Par ailleurs, l’école, comme la plupart des domaines de notre société, n’échappe pas au piège du solutionnisme technologique. Le solutionnisme technologique, c’est la croyance, souvent impensée, que nous pourrons résoudre tous nos problèmes politiques, sociaux, économiques, écologiques, démocratiques, à l’aide de la technologie. Souvent, cette technologie, c’est le numérique. Or cette croyance conduit non seulement à bricoler des solutions qui répondent de manière imparfaite à des problèmes simplifiés, voire mal diagnostiqués. Mais elle conduit également à négliger les causes de ces mêmes problèmes. Pendant le confinement, on n’a parlé que de fracture numérique. Mais la fracture numérique est d’abord et avant tout un ensemble de fractures sociale, scolaire, linguistique, administrative. Tenter de résoudre un problème aux causes aussi profondes, par une seule solution numérique ne peut que conduire à des résultats imparfaits, autant du point de vue du traitement du problème que du traitement de ses causes.

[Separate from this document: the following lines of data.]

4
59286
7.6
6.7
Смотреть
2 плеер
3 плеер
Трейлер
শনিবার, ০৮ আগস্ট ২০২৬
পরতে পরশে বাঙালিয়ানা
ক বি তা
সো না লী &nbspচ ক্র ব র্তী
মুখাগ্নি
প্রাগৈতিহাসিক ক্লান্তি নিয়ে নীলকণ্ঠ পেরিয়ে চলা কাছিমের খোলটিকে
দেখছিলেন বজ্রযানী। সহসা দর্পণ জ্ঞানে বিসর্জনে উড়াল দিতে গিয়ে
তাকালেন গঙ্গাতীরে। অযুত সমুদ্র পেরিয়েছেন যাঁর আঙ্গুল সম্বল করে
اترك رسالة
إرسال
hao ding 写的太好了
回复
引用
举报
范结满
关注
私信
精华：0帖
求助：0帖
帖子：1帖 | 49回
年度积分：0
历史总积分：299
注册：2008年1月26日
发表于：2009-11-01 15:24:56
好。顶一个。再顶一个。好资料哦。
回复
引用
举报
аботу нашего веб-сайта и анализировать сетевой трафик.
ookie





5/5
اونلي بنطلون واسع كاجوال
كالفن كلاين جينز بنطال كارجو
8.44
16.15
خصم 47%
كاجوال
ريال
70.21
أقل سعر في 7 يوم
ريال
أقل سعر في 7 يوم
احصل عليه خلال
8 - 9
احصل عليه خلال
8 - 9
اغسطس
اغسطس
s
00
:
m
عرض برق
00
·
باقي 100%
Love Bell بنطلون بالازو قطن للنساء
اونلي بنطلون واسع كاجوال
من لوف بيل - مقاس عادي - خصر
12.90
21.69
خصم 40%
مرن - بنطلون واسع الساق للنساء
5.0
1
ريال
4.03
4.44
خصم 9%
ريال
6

Enfin, répondre à une triple logique pédagogique, écologique et économique
Je pense qu’une stratégie du numérique éducatif doit répondre aujourd’hui à une triple logique : pédagogique, écologique et économique. L’ordre compte.
Pédagogique, parce que si le numérique ne sert pas la pédagogie, ou s’il n’est pas lui-même un objet d’apprentissage, alors il n’est peut-être finalement qu’un gadget.
Écologique, parce que le numérique est tout sauf magique, tout sauf virtuel, tout sauf immatériel. La part du numérique dans les émissions de gaz à effet de serre pourrait atteindre 7% du total des émissions mondiales d’ici 2025, selon les experts. La demande en métaux rares et critiques, également indispensables aux technologies énergétiques, est elle aussi croissante, presque exponentielle. Il faut avoir ces éléments en tête pour penser un numérique écologiquement soutenable. Beaucoup plus durable, réparable, mutualisable.
Économique en dernier, parce que ce ne sont pas les considérations économiques qui doivent primer dans la stratégie d’un numérique éducatif, mais bien sûr celles-ci ont un poids qu’il ne faut pas ignorer.
C’est l’occasion aussi de rappeler que si on investit puissamment dans le numérique, mais qu’on le fait au détriment de l’humain, on est triplement perdant : sur le plan pédagogique, écologique et économique.
Alors, quel numérique pour quelle école ?
Quel numérique pour quels objectifs pédagogiques ? Quelles infrastructures, quelles modalités d’équipements : individuel, mutualisé ? Quelle maintenance, et par quels services ? Quelle stratégie de formation, quelle ingénierie pédagogique ? Quelle collaboration entre l’éducation nationale et les collectivités, et entre les collectivités elles-même ?
Quelle école pour quelles missions ? Quelles transformations envisager pour quels choix de société ? Quels liens créer ou recréer avec les parents, le quartier, la cité, et le monde ? Quel continuum éducatif peut-on construire avec les autres acteurs de la communauté éducative ?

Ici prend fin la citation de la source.